RenderOcc
RenderOcc copied to clipboard
How to use `camera_mask` during training?
Hi, when attempting to train RenderOcc using camera_mask, my results can only reach a maximum mIoU of $30.53$, instead of the $40-50$ reported by UniOcc. Could you please share how you used camera_mask for training?
Currently my approach is:
def loss_3d(self, voxel_semantics, camera_mask, density_prob, semantic):
voxel_semantics=voxel_semantics.long()
voxel_semantics=voxel_semantics.reshape(-1)
density_prob=density_prob.reshape(-1, 2)
semantic = semantic.reshape(-1, self.num_classes-1)
density_target = (voxel_semantics==17).long()
semantic_mask = voxel_semantics!=17
camera_mask = camera_mask.reshape(-1)
density_prob = density_prob[camera_mask]
density_target = density_target[camera_mask]
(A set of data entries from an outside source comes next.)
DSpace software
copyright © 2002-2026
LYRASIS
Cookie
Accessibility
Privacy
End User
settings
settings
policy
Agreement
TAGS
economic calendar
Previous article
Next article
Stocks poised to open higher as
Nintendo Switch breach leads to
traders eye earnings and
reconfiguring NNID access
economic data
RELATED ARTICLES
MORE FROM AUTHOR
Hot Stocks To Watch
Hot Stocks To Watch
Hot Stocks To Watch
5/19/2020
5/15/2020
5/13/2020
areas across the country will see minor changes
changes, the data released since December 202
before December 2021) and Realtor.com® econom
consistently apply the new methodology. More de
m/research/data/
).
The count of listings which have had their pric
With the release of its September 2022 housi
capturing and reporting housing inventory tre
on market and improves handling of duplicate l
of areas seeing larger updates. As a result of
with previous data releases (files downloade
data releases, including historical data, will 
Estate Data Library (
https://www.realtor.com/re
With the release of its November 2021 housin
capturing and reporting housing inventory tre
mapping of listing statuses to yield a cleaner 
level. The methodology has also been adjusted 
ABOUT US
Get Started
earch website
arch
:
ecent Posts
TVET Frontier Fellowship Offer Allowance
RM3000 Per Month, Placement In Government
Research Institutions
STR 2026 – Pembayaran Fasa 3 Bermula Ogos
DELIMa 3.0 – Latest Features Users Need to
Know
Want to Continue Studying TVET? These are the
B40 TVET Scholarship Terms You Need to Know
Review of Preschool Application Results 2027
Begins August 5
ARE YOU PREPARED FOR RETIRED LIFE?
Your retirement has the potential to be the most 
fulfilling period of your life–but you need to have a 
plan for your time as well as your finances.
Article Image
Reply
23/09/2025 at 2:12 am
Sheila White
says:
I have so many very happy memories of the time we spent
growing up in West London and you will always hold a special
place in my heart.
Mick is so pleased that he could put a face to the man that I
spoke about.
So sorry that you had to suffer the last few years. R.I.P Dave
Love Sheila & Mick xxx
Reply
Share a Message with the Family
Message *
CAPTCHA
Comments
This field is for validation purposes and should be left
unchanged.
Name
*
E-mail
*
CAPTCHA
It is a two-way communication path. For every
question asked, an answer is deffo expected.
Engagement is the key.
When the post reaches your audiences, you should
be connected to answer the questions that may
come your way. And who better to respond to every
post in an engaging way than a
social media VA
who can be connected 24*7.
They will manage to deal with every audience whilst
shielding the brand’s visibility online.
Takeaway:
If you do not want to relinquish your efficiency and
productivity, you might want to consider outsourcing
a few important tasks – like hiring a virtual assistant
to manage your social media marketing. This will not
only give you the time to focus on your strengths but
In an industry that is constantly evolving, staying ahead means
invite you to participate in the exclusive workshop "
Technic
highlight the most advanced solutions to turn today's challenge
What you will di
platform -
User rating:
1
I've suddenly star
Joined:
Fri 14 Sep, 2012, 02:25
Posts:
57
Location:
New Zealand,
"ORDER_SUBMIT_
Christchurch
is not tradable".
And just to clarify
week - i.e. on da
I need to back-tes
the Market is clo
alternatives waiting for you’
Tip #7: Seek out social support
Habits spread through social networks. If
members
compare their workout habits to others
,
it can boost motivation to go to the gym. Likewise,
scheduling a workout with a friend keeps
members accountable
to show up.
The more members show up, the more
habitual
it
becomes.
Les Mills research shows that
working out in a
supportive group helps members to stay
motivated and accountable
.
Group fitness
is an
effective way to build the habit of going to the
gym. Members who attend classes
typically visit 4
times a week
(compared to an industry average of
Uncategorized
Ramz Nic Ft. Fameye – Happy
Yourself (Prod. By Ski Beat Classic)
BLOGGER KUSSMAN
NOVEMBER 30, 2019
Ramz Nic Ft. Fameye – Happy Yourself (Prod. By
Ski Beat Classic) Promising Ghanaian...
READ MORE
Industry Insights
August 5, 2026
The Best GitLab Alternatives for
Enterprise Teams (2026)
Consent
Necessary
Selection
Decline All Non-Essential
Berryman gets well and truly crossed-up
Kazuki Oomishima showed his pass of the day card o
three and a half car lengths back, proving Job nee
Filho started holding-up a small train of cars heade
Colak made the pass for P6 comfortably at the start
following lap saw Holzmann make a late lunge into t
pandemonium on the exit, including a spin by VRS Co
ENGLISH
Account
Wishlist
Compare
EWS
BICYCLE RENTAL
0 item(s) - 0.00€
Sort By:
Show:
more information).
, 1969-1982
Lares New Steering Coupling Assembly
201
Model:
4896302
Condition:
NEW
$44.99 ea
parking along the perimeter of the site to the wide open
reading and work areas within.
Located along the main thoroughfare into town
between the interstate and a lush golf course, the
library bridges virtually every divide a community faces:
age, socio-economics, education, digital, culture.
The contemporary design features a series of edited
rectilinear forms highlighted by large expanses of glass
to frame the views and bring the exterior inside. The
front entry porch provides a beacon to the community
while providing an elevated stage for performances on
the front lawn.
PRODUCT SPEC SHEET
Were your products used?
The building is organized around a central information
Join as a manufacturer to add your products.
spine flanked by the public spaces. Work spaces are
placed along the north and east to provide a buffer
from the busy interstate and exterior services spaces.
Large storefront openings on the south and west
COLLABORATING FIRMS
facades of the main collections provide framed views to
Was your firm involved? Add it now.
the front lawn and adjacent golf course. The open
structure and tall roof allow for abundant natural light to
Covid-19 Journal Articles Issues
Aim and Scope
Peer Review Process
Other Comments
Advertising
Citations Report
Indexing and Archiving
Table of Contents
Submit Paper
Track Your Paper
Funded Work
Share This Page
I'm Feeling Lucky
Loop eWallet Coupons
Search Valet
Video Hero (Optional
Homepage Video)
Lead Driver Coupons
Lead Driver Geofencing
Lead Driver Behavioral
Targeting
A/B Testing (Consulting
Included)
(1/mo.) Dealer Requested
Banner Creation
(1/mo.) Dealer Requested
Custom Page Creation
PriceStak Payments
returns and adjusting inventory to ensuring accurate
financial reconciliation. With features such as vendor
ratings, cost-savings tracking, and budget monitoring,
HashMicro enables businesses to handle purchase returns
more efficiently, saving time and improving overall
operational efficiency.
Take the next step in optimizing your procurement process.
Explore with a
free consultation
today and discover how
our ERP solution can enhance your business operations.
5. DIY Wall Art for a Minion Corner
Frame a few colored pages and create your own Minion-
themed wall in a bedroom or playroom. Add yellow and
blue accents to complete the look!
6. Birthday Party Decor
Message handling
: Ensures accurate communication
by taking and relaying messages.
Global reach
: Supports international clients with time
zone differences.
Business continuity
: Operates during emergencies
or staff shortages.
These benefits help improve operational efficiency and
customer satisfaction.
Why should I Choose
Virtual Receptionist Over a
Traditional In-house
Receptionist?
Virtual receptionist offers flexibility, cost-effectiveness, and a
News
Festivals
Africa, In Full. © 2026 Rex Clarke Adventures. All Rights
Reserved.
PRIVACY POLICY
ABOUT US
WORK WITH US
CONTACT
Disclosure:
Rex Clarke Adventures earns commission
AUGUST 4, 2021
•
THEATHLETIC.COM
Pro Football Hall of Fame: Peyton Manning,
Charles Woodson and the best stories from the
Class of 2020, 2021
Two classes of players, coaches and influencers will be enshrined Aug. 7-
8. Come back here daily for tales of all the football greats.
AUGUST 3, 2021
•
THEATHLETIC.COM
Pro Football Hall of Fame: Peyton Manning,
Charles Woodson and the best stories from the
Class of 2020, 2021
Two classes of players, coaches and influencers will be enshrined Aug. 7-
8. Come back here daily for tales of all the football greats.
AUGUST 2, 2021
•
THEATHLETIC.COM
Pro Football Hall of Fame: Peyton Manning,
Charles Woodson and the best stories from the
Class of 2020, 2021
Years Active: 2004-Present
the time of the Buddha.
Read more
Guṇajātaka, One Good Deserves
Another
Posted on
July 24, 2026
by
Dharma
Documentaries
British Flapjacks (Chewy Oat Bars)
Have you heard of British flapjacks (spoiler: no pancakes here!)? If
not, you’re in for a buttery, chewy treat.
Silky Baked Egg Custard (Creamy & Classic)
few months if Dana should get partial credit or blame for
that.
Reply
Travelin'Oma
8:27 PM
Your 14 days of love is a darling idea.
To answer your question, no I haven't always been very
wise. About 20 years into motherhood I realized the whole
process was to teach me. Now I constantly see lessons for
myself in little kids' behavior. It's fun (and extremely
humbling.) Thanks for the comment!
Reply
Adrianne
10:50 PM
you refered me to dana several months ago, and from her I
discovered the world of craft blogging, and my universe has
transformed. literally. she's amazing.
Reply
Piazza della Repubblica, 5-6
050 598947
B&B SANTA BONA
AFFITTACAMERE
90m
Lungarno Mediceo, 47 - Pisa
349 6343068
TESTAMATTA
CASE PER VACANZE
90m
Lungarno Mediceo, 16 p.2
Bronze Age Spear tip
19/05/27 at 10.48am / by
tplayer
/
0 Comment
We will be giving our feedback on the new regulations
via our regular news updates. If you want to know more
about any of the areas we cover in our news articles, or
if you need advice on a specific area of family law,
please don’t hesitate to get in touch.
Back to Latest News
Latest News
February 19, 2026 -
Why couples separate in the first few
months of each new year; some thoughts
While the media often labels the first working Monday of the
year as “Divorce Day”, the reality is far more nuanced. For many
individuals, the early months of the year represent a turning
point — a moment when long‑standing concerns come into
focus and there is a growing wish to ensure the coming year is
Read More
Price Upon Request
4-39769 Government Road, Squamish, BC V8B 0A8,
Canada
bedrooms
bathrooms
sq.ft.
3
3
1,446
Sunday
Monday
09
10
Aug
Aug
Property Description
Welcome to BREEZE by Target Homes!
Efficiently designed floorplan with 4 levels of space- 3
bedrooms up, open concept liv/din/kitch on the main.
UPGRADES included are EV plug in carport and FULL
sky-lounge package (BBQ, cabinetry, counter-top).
valid_mask = torch.logical_and(semantic_mask, camera_mask)
voxel_semantics = voxel_semantics[valid_mask]
semantic = semantic[valid_mask]
# compute loss
loss_geo=self.loss_occ(density_prob, density_target)
loss_sem = self.semantic_loss(semantic, voxel_semantics.long())
loss_ = dict()
loss_['loss_3d_geo'] = loss_geo
loss_['loss_3d_sem'] = loss_sem
return loss_